There are two key improvements in the new version of the IHR. First, it greatly expands the scope of internationally notifiable diseases. While only three diseases were reportable to WHO in the previous IHR (cholera, yellow fever, and plague), the revised version requires reporting on any event that constitutes a “Public Health Emergency of International Concern.” This theoretically requires countries to notify WHO of all existing and any new infectious diseases with a potential to spread internationally. Second, it allows for the inclusion of non-state information in notifications of disease outbreaks. Previously, WHO was constrained to reporting only disease outbreaks that had been officially recognized by the country experiencing the outbreak. The new IHR allow WHO to use third-party information (such as reports from other countries or from non-governmental sources) to publicly identify outbreaks even without official verification from the affected country.

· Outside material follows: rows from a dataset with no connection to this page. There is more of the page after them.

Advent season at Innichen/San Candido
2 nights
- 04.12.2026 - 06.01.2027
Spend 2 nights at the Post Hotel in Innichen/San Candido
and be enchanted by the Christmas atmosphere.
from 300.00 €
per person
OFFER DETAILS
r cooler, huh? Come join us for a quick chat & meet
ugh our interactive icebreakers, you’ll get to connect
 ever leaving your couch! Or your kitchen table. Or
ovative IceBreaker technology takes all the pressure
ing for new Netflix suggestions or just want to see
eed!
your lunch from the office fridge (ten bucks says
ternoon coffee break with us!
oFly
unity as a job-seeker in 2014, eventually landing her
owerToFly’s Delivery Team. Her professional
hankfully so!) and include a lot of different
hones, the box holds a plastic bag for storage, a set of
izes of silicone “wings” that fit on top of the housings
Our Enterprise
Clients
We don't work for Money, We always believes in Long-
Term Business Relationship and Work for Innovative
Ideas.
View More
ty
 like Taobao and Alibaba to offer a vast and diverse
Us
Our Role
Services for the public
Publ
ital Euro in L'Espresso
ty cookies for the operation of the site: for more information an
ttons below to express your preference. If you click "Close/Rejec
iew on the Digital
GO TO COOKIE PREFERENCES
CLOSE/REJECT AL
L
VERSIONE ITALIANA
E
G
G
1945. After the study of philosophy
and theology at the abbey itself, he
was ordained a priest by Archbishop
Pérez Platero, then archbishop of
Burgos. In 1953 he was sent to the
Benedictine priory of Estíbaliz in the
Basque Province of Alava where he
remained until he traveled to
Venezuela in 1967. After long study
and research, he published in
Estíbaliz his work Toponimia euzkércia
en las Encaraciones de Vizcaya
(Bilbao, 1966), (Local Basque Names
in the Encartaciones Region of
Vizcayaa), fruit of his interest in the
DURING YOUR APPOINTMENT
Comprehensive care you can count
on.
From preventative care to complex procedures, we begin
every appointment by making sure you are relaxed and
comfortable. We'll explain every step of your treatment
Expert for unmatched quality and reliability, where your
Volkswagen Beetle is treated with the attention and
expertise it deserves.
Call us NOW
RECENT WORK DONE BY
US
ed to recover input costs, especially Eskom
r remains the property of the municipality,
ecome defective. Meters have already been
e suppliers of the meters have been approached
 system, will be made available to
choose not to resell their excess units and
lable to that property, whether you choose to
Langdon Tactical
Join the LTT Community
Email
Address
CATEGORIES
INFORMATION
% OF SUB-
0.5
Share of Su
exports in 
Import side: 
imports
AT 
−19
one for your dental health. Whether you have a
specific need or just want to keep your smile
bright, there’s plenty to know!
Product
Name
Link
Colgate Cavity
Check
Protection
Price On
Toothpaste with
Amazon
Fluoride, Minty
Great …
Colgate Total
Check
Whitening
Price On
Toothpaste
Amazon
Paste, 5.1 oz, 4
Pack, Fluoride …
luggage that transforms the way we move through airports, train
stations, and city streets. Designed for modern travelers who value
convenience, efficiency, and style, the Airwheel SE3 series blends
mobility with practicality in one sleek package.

While these changes are needed and are very welcome, there are two major problems contributing to global disease insecurity that the new IHR do not remedy.

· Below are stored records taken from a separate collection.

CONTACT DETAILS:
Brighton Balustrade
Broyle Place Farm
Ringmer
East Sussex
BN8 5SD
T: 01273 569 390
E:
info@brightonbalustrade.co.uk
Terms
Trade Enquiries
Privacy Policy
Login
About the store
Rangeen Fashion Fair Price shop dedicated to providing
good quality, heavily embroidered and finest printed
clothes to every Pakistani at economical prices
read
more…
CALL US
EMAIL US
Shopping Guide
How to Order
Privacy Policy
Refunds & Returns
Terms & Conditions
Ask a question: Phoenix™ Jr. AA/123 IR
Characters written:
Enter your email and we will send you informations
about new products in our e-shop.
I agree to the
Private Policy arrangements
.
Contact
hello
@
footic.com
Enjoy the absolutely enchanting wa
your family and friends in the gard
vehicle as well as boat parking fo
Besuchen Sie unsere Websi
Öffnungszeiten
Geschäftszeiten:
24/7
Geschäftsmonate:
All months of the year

First, disease surveillance capacity in many countries is poor to non-existent. The security provided by a global public health system is dependent on the effectiveness of its component domestic systems to provide timely and effective epidemiologic information, and many countries struggle to identify and track diseases. The new IHR acknowledge this weakness and urge rich countries to “provide support to developing countries…if they so request, in the building, strengthening and maintenance of the public health capacities required under the IHR”, but no solid, enforceable mechanisms for coordinating such a development program is outlined.

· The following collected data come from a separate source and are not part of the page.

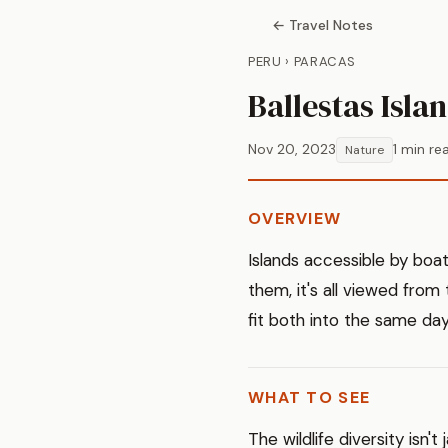
← Travel Notes
PERU › PARACAS
Ballestas Isla
Nov 20, 2023
1 min re
Nature
OVERVIEW
Islands accessible by boa
them, it's all viewed from 
fit both into the same day
WHAT TO SEE
The wildlife diversity isn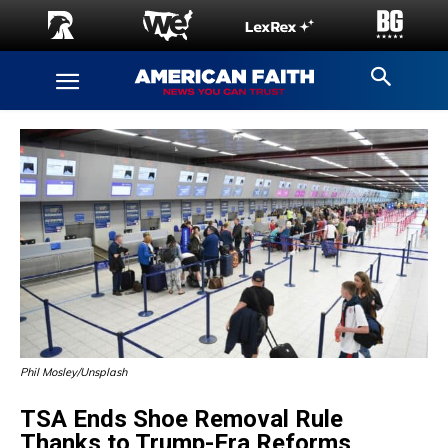
Phil Mosley/Unsplash
TSA Ends Shoe Removal Rule
Thanks to Trump-Era Reforms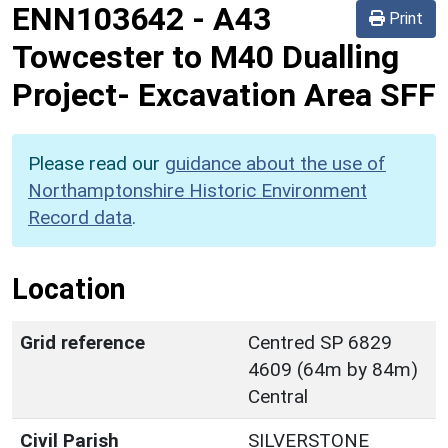
ENN103642
-
A43
Print
Towcester to M40 Dualling
Project- Excavation Area SFF
Please read our
guidance about the use of
Northamptonshire Historic Environment
Record data
.
Location
Grid reference
Centred SP 6829
4609 (64m by 84m)
Central
Civil Parish
SILVERSTONE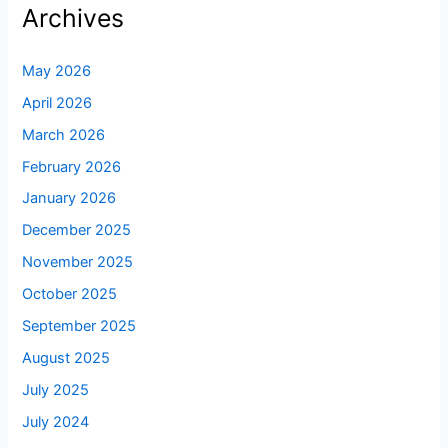
Archives
May 2026
April 2026
March 2026
February 2026
January 2026
December 2025
November 2025
October 2025
September 2025
August 2025
July 2025
July 2024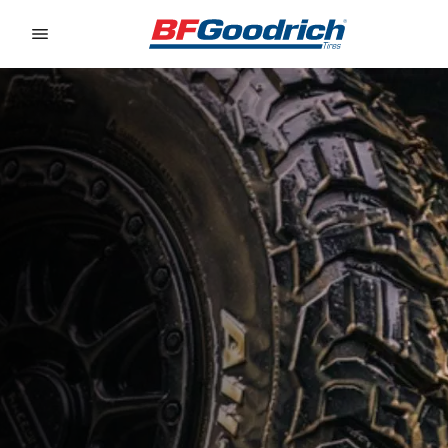
Go to page content
Go to page navigation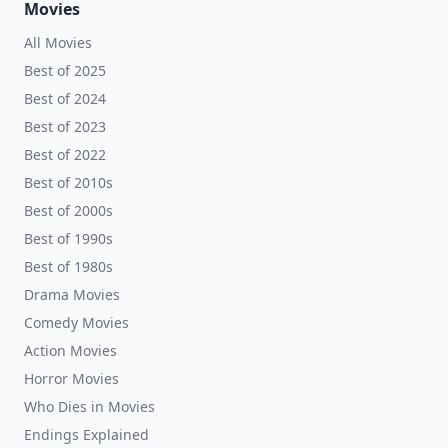
Movies
All Movies
Best of 2025
Best of 2024
Best of 2023
Best of 2022
Best of 2010s
Best of 2000s
Best of 1990s
Best of 1980s
Drama Movies
Comedy Movies
Action Movies
Horror Movies
Who Dies in Movies
Endings Explained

Second, the global health system is still comprised of sovereign states that place their own interests above all else. Mistrust and concealment is still a problem among countries and between countries and the WHO. For example, despite the looming threat of a devastating worldwide avian influenza pandemic, human and animal cases of the disease regularly go unreported, and some countries have been reluctant to share samples of the virus. Often, the reason for the lack of transparency is a fear of the negative economic repercussions from reporting a disease outbreak, which could lead to travel restrictions or a ban on exports. No effective measures currently exist to provide a counterweight to these often legitimate national concerns, and therefore secrecy will continue to hamper global disease control.

The IHR may represent an important health diplomacy tool, but the solution to the problem of international infectious diseases lies in addressing the global goods problem of funding the development of a true global capacity to identify and track diseases, as well as creating a responsible framework for incentives for countries to communicate quickly and openly about disease outbreaks. These solutions will not come from one international treaty, but from an extended multilateral effort with leadership coming from rich countries who realize that the best way to protect themselves from infectious diseases is to create a truly global disease control system.